What to Know About the Sudden Collapse of Silicon Valley Bank


It came fast and it may not be over yet.

Silicon Valley Bank (SVB) collapsed over the past week after experiencing a bank run, which occurs when a large number of customers withdraw their deposits almost simultaneously over concerns of the bank’s solvency.

The stock closed the March 8 trading session at $267.83 per share and within the next two trading sessions plummeted to $106.04.

So, what is SVB and how did it fall apart? Here’s a brief explainer.

SVB was founded in 1983 and, as its name implies, was known for helping facilitate the explosive growth of the California startup and technology scene in the 1990s. As of Dec. 31, 2022, 56% of its loan portfolio were loans to venture capital firms and private equity firms. Its collapse began with moves the bank made in during the COVID-19 pandemic.

“Flush with cash from start-ups, Silicon Valley Bank did what most of its rivals do: It kept a small chunk of its deposits in cash, and it used the rest to buy long-term debt like Treasury bonds,” according to the New York Times. “Those investments promised steady, modest returns when interest rates remained low.”
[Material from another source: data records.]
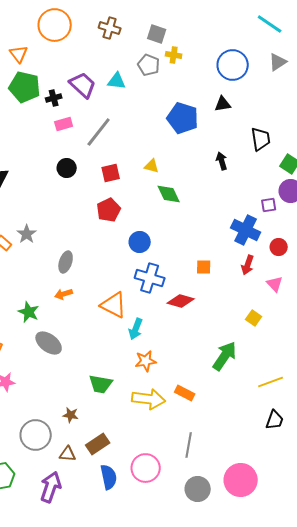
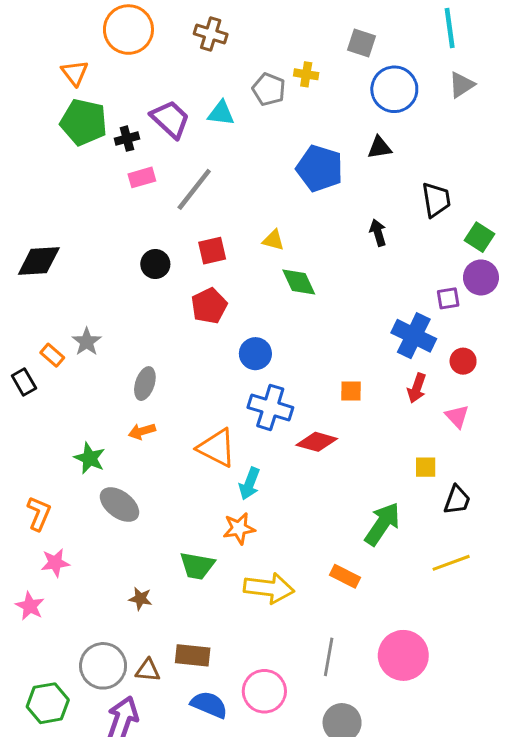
cyan line: (270, 24) -> (450, 28), turned 48
gray square: (157, 34) -> (361, 43), moved
black circle: (67, 168) -> (155, 264), moved
yellow square: (254, 318) -> (426, 467), turned -35
orange star: (146, 361) -> (239, 528), moved
orange rectangle: (185, 393) -> (345, 576), moved
brown star: (71, 415) -> (140, 599), moved
black trapezoid: (275, 420) -> (457, 500), moved
gray circle: (36, 435) -> (103, 666), moved
brown rectangle: (98, 444) -> (193, 655), turned 40
blue semicircle: (109, 477) -> (209, 705), turned -55
pink circle: (241, 480) -> (403, 655), moved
But the “overheated” economy and the Federal Reserve’s subsequent interest rate hikes caused SVB’s investments to turn red.
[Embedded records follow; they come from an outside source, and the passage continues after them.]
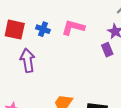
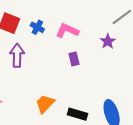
purple rectangle: (107, 50) -> (74, 59), moved

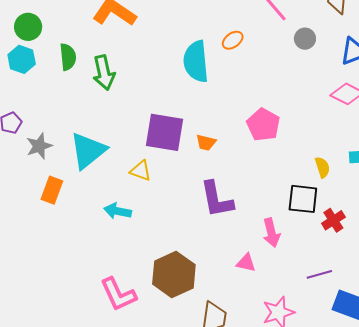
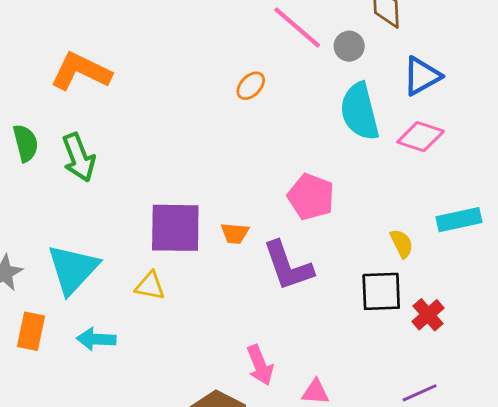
gray circle: (305, 39) -> (349, 46), moved
cyan semicircle: (196, 62) -> (360, 112), moved
purple L-shape: (217, 199) -> (288, 266), moved
cyan arrow: (118, 211) -> (96, 339), moved
pink arrow: (271, 233) -> (260, 365), moved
“When interest rates rise, newly issued bonds start paying higher rates to investors, which makes the older bonds with lower rates less attractive and less valuable,” according to CNN. “The result is that US banks now have a large amount of unrealized losses on their books and may lack liquidity.”

The Times reports SVB’s collapse was unique in other ways:

“The Federal Deposit Insurance Corporation only insures amounts up to $250,000, so anything more than that would not have the same government protection. Silicon Valley Bank had a significant number of big and uninsured depositors. Once Silicon Valley revealed its huge loss on [March 8], the tech industry panicked, and start-ups rushed to pull out their money.”
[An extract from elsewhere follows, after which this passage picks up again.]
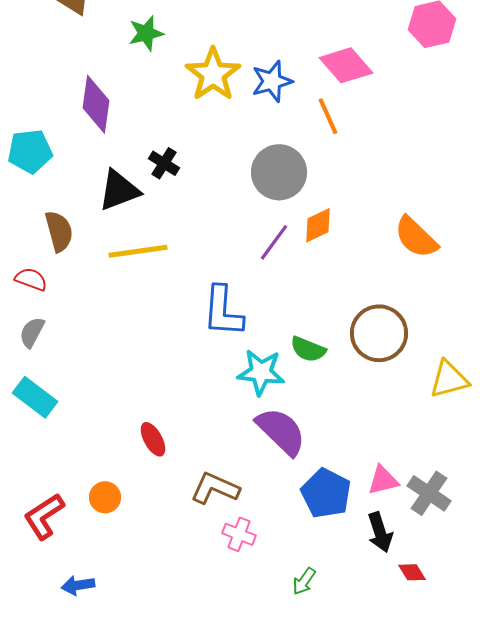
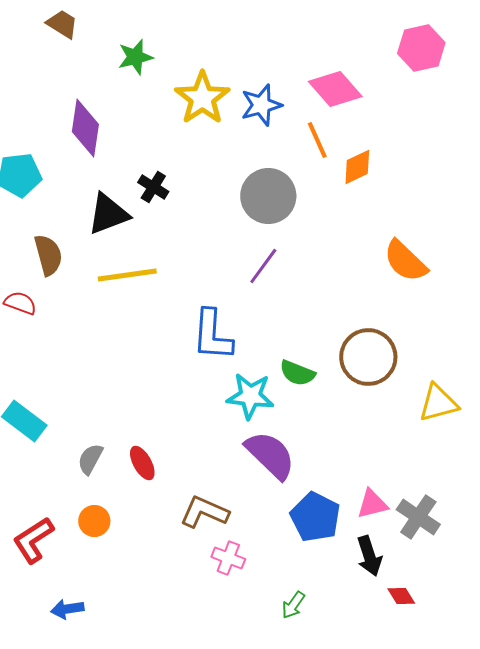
orange diamond: (318, 225) -> (357, 167), moved
gray semicircle: (32, 332) -> (90, 459), moved

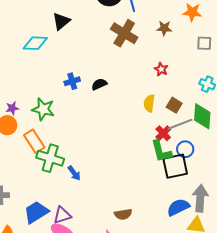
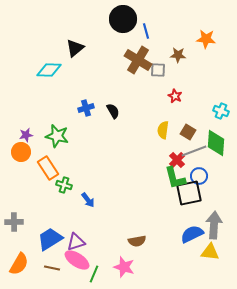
gray square: (204, 43) -> (158, 70), moved
black semicircle: (99, 84) -> (113, 111), turned 84
green cross: (50, 158) -> (64, 185), size x0.6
By Sunday evening, Signature Bank also went under, and the stock prices of several regional banks plummeted in Monday’s trading session.

The broader market was holding up well in early trading Monday, however, as the U.S. Treasury Department and other regulators stepped in over the weekend to declare that all depositors of both Signature and Silicon Valley Bank will be made whole, and “no losses will be borne by the taxpayer.

The Federal Deposit Insurance Corporation (FDIC) transferred all deposits—both insured and uninsured—and substantially all assets of the former Silicon Valley Bank of Santa Clara, California, to a newly created, full-service FDIC-operated “bridge bank” in an action designed to protect all depositors of Silicon Valley Bank. Depositors will have full access to their money.

Analysts say the collapse of SVB is unlikely to cramp the U.S. economy, but it could raise the odds of a recession.